**TASK DATA:**
☆ ☆ ☆ ☆ ☆ ☆ ☆

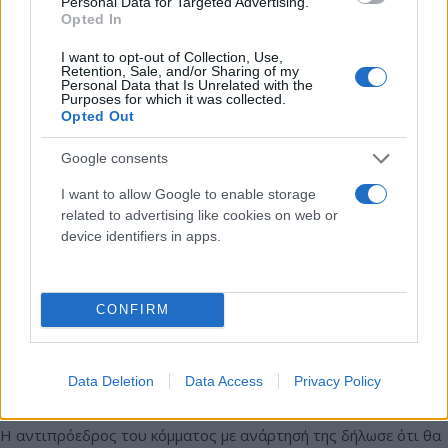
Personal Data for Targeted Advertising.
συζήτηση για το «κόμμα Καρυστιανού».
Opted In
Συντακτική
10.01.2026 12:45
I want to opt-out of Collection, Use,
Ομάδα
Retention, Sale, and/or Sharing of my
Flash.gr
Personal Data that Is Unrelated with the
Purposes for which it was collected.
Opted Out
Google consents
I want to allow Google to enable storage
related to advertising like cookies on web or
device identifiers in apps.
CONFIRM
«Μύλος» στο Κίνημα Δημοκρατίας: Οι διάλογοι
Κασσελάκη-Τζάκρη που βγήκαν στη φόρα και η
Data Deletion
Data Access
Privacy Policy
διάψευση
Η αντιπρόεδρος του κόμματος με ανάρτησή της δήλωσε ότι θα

☆ ☆ ☆ ☆ ☆ ☆ ☆

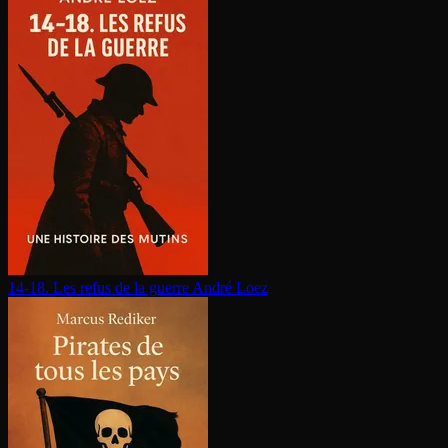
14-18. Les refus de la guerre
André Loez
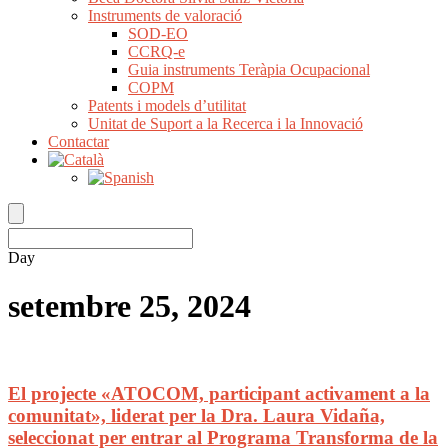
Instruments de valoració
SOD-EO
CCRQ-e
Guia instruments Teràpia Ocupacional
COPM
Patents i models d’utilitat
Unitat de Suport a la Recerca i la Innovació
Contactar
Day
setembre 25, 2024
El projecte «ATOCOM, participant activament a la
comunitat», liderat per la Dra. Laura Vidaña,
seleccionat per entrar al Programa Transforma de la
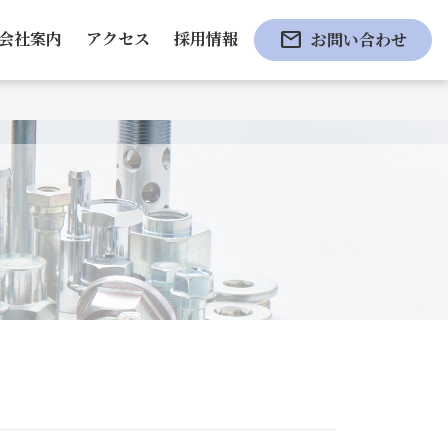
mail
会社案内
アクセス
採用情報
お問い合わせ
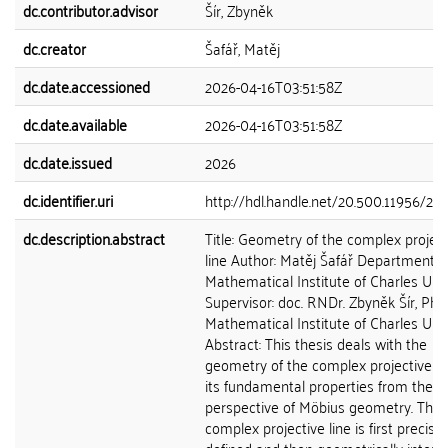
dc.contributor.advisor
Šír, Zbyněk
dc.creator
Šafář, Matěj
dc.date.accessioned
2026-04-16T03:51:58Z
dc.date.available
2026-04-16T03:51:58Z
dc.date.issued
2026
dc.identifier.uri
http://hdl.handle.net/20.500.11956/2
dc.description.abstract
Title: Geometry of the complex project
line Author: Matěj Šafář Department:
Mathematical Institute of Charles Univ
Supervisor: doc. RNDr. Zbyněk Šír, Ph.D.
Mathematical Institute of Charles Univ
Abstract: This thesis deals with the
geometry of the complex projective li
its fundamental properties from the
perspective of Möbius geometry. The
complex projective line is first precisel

☆ ☆ ☆ ☆ ☆ ☆ ☆

**TASK DIRECTIONS:** Give an exact copy of the lines above from the line with "I want to opt-out" up to and including the line with "Η αντιπρόεδρος του", and leave everything else out.

**FINAL ANSWER:**
I want to opt-out of Collection, Use,
Ομάδα
Retention, Sale, and/or Sharing of my
Flash.gr
Personal Data that Is Unrelated with the
Purposes for which it was collected.
Opted Out
Google consents
I want to allow Google to enable storage
related to advertising like cookies on web or
device identifiers in apps.
CONFIRM
«Μύλος» στο Κίνημα Δημοκρατίας: Οι διάλογοι
Κασσελάκη-Τζάκρη που βγήκαν στη φόρα και η
Data Deletion
Data Access
Privacy Policy
διάψευση
Η αντιπρόεδρος του κόμματος με ανάρτησή της δήλωσε ότι θα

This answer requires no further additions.